● **Work to be completed**
Print out all of the data below, keeping it identical to the original.

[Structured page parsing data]
********************

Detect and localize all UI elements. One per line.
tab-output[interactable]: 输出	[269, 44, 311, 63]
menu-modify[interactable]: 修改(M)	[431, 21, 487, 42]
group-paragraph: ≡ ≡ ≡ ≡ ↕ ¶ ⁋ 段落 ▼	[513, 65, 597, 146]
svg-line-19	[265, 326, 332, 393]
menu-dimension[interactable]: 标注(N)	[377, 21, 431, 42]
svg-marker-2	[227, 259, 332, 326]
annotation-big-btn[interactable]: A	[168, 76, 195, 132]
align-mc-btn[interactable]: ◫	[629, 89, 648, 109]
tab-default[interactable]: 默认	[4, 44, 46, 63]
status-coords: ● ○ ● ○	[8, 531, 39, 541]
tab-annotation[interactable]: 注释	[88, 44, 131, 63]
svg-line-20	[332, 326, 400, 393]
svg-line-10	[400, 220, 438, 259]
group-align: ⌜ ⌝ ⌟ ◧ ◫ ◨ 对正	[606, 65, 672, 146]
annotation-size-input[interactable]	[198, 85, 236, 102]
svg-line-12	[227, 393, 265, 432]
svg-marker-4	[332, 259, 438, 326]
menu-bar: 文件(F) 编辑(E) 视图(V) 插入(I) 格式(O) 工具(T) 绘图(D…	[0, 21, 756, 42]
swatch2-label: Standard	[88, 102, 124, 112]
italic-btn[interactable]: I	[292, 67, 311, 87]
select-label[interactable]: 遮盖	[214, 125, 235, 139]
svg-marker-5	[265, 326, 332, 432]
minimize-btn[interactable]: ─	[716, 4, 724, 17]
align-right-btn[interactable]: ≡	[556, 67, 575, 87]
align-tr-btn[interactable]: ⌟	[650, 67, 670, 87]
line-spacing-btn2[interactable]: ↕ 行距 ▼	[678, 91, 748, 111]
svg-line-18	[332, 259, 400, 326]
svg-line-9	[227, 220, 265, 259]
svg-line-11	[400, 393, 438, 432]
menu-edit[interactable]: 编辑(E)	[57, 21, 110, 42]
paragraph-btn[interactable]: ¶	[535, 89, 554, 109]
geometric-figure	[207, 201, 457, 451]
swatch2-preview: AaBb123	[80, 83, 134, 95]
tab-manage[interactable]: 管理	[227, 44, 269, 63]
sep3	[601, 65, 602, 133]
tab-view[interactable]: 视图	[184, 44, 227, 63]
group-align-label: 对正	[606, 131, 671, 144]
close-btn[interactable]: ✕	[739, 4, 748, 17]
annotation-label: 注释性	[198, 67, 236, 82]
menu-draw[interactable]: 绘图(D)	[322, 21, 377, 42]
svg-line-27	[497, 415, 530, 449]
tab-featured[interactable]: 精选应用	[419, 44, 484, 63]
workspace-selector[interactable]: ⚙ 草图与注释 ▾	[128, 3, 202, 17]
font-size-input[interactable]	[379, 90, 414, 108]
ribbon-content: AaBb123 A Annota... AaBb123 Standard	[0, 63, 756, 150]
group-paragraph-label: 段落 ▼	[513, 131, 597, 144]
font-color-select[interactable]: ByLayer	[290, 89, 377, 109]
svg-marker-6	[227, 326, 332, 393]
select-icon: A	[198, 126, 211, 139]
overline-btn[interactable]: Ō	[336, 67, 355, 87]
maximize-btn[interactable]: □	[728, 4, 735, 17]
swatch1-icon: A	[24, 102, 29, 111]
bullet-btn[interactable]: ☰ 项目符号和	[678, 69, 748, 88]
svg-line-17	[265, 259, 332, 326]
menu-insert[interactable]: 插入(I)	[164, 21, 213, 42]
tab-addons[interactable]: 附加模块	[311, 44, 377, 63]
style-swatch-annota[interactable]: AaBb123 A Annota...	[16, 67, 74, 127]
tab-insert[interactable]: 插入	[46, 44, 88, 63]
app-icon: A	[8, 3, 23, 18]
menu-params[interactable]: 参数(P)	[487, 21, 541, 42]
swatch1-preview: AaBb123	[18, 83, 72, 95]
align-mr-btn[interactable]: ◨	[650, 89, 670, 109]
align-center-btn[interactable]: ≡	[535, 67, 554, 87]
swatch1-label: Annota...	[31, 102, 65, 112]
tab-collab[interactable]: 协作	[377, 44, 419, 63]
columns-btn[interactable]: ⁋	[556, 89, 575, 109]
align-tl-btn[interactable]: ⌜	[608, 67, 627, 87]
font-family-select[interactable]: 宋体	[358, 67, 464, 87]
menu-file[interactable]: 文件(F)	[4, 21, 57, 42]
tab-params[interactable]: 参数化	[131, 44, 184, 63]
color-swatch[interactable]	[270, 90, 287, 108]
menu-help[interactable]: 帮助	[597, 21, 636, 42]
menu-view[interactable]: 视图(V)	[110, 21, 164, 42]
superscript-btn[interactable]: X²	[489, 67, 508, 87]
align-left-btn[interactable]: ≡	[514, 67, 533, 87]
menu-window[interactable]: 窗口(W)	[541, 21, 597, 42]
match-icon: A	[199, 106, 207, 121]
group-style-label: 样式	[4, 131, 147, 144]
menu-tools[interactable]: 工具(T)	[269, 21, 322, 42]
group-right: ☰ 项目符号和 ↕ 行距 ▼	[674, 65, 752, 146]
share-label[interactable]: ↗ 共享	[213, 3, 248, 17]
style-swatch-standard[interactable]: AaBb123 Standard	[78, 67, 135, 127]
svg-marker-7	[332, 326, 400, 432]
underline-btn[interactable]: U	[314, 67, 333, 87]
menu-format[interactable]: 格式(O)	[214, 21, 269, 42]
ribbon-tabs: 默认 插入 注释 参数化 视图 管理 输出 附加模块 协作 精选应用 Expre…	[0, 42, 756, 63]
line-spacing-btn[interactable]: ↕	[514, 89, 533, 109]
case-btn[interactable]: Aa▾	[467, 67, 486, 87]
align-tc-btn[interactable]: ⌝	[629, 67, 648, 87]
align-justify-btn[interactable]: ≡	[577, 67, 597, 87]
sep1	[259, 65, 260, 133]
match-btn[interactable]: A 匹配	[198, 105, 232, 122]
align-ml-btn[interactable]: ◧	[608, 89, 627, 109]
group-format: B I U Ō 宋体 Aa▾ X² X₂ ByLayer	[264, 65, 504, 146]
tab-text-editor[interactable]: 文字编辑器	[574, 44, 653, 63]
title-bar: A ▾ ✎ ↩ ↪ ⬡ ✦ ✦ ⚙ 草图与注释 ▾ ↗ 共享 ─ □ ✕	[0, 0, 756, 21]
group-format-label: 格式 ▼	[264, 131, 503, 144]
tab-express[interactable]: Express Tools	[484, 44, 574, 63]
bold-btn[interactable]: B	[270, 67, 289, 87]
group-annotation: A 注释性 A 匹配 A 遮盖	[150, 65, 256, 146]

********************

● **Problem solution**
Detect and localize all UI elements. One per line.
tab-output[interactable]: 输出	[269, 44, 311, 63]
menu-modify[interactable]: 修改(M)	[431, 21, 487, 42]
group-paragraph: ≡ ≡ ≡ ≡ ↕ ¶ ⁋ 段落 ▼	[513, 65, 597, 146]
svg-line-19	[265, 326, 332, 393]
menu-dimension[interactable]: 标注(N)	[377, 21, 431, 42]
svg-marker-2	[227, 259, 332, 326]
annotation-big-btn[interactable]: A	[168, 76, 195, 132]
align-mc-btn[interactable]: ◫	[629, 89, 648, 109]
tab-default[interactable]: 默认	[4, 44, 46, 63]
status-coords: ● ○ ● ○	[8, 531, 39, 541]
tab-annotation[interactable]: 注释	[88, 44, 131, 63]
svg-line-20	[332, 326, 400, 393]
svg-line-10	[400, 220, 438, 259]
group-align: ⌜ ⌝ ⌟ ◧ ◫ ◨ 对正	[606, 65, 672, 146]
annotation-size-input[interactable]	[198, 85, 236, 102]
svg-line-12	[227, 393, 265, 432]
svg-marker-4	[332, 259, 438, 326]
menu-bar: 文件(F) 编辑(E) 视图(V) 插入(I) 格式(O) 工具(T) 绘图(D…	[0, 21, 756, 42]
swatch2-label: Standard	[88, 102, 124, 112]
italic-btn[interactable]: I	[292, 67, 311, 87]
select-label[interactable]: 遮盖	[214, 125, 235, 139]
svg-marker-5	[265, 326, 332, 432]
minimize-btn[interactable]: ─	[716, 4, 724, 17]
align-right-btn[interactable]: ≡	[556, 67, 575, 87]
align-tr-btn[interactable]: ⌟	[650, 67, 670, 87]
line-spacing-btn2[interactable]: ↕ 行距 ▼	[678, 91, 748, 111]
svg-line-18	[332, 259, 400, 326]
svg-line-9	[227, 220, 265, 259]
svg-line-11	[400, 393, 438, 432]
menu-edit[interactable]: 编辑(E)	[57, 21, 110, 42]
paragraph-btn[interactable]: ¶	[535, 89, 554, 109]
geometric-figure	[207, 201, 457, 451]
swatch2-preview: AaBb123	[80, 83, 134, 95]
tab-manage[interactable]: 管理	[227, 44, 269, 63]
sep3	[601, 65, 602, 133]
tab-view[interactable]: 视图	[184, 44, 227, 63]
group-align-label: 对正	[606, 131, 671, 144]
close-btn[interactable]: ✕	[739, 4, 748, 17]
annotation-label: 注释性	[198, 67, 236, 82]
menu-draw[interactable]: 绘图(D)	[322, 21, 377, 42]
svg-line-27	[497, 415, 530, 449]
tab-featured[interactable]: 精选应用	[419, 44, 484, 63]
workspace-selector[interactable]: ⚙ 草图与注释 ▾	[128, 3, 202, 17]
font-size-input[interactable]	[379, 90, 414, 108]
ribbon-content: AaBb123 A Annota... AaBb123 Standard	[0, 63, 756, 150]
group-paragraph-label: 段落 ▼	[513, 131, 597, 144]
font-color-select[interactable]: ByLayer	[290, 89, 377, 109]
svg-marker-6	[227, 326, 332, 393]
select-icon: A	[198, 126, 211, 139]
overline-btn[interactable]: Ō	[336, 67, 355, 87]
maximize-btn[interactable]: □	[728, 4, 735, 17]
swatch1-icon: A	[24, 102, 29, 111]
bullet-btn[interactable]: ☰ 项目符号和	[678, 69, 748, 88]
svg-line-17	[265, 259, 332, 326]
menu-insert[interactable]: 插入(I)	[164, 21, 213, 42]
tab-addons[interactable]: 附加模块	[311, 44, 377, 63]
style-swatch-annota[interactable]: AaBb123 A Annota...	[16, 67, 74, 127]
tab-insert[interactable]: 插入	[46, 44, 88, 63]
app-icon: A	[8, 3, 23, 18]
menu-params[interactable]: 参数(P)	[487, 21, 541, 42]
swatch1-preview: AaBb123	[18, 83, 72, 95]
align-mr-btn[interactable]: ◨	[650, 89, 670, 109]
align-center-btn[interactable]: ≡	[535, 67, 554, 87]
swatch1-label: Annota...	[31, 102, 65, 112]
tab-collab[interactable]: 协作	[377, 44, 419, 63]
columns-btn[interactable]: ⁋	[556, 89, 575, 109]
align-tl-btn[interactable]: ⌜	[608, 67, 627, 87]
font-family-select[interactable]: 宋体	[358, 67, 464, 87]
menu-file[interactable]: 文件(F)	[4, 21, 57, 42]
tab-params[interactable]: 参数化	[131, 44, 184, 63]
color-swatch[interactable]	[270, 90, 287, 108]
menu-help[interactable]: 帮助	[597, 21, 636, 42]
menu-view[interactable]: 视图(V)	[110, 21, 164, 42]
superscript-btn[interactable]: X²	[489, 67, 508, 87]
align-left-btn[interactable]: ≡	[514, 67, 533, 87]
menu-window[interactable]: 窗口(W)	[541, 21, 597, 42]
match-icon: A	[199, 106, 207, 121]
group-style-label: 样式	[4, 131, 147, 144]
menu-tools[interactable]: 工具(T)	[269, 21, 322, 42]
group-right: ☰ 项目符号和 ↕ 行距 ▼	[674, 65, 752, 146]
share-label[interactable]: ↗ 共享	[213, 3, 248, 17]
style-swatch-standard[interactable]: AaBb123 Standard	[78, 67, 135, 127]
svg-marker-7	[332, 326, 400, 432]
underline-btn[interactable]: U	[314, 67, 333, 87]
menu-format[interactable]: 格式(O)	[214, 21, 269, 42]
ribbon-tabs: 默认 插入 注释 参数化 视图 管理 输出 附加模块 协作 精选应用 Expre…	[0, 42, 756, 63]
line-spacing-btn[interactable]: ↕	[514, 89, 533, 109]
case-btn[interactable]: Aa▾	[467, 67, 486, 87]
align-tc-btn[interactable]: ⌝	[629, 67, 648, 87]
align-justify-btn[interactable]: ≡	[577, 67, 597, 87]
sep1	[259, 65, 260, 133]
match-btn[interactable]: A 匹配	[198, 105, 232, 122]
align-ml-btn[interactable]: ◧	[608, 89, 627, 109]
group-format: B I U Ō 宋体 Aa▾ X² X₂ ByLayer	[264, 65, 504, 146]
tab-text-editor[interactable]: 文字编辑器	[574, 44, 653, 63]
title-bar: A ▾ ✎ ↩ ↪ ⬡ ✦ ✦ ⚙ 草图与注释 ▾ ↗ 共享 ─ □ ✕	[0, 0, 756, 21]
group-format-label: 格式 ▼	[264, 131, 503, 144]
tab-express[interactable]: Express Tools	[484, 44, 574, 63]
bold-btn[interactable]: B	[270, 67, 289, 87]
group-annotation: A 注释性 A 匹配 A 遮盖	[150, 65, 256, 146]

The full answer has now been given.